Tool for enhancing fine-grained image editing in Text-to-Image which addresses accuracy issues and lack of flexibility by incorporating image prompts, stochastic differential equations, and score-based gradient guidance

Paper

https://arxiv.org/abs/2402.02583

Code

https://github.com/MC-E/DragonDiffusion

Project

https://mc-e.github.io/project/DragonDiffusion/

The introduction of Large-scale Text-to-Image (T2I) diffusion models has been a game-changer in image generation. However, while these models excel in diverse and high-quality image generation, fine-grained image editing still poses challenges. DiffEditor is a solution aimed at rectifying these shortcomings and enhancing the editing capabilities of diffusion-based image editing.

DiffEditor tackles two key weaknesses prevalent in existing diffusion-based image editing methodologies. Firstly, in complex scenarios, editing outcomes often fall short in accuracy and exhibit unexpected artifacts. Secondly, there's a notable lack of flexibility in harmonizing editing operations, such as envisioning new content within the edited image.

One of the primary enhancements introduced by DiffEditor is the incorporation of image prompts in fine-grained image editing. By collaborating with text prompts, this approach better describes the editing content, leading to more precise and contextually relevant edits.
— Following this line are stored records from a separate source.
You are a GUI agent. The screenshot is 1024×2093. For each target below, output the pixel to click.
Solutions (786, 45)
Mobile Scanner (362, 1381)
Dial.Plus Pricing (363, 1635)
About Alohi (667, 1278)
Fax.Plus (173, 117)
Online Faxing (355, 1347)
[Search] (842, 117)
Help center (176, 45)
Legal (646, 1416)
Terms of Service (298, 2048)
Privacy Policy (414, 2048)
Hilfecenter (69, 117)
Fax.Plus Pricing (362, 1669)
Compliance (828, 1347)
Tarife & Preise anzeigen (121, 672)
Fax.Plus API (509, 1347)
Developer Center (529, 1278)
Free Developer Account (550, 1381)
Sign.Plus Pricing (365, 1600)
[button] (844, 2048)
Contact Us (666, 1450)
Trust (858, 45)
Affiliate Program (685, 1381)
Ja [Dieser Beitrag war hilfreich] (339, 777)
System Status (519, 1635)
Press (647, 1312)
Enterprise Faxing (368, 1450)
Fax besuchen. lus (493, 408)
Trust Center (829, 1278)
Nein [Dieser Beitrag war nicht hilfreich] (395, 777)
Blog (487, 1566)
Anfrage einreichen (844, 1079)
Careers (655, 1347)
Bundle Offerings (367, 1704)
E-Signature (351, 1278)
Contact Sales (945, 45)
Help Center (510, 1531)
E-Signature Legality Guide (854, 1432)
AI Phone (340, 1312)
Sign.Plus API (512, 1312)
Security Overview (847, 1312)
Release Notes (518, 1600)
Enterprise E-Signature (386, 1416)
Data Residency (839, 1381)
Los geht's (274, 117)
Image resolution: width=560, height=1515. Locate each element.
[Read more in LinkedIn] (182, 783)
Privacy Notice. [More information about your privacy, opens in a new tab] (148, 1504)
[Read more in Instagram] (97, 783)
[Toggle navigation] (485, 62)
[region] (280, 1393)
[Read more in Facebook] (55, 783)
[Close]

Additionally, to boost flexibility while ensuring content consistency, DiffEditor integrates stochastic differential equations (SDE) into ordinary differential equation (ODE) sampling, thereby enriching the editing process.

DiffEditor additionally employs regional score-based gradient guidance and a time travel strategy in diffusion sampling, further elevating the quality of editing outcomes. These enhancements enable DiffEditor to efficiently achieve state-of-the-art performance in various fine-grained image editing tasks, including object moving, resizing, appearance replacing, content dragging, and object pasting.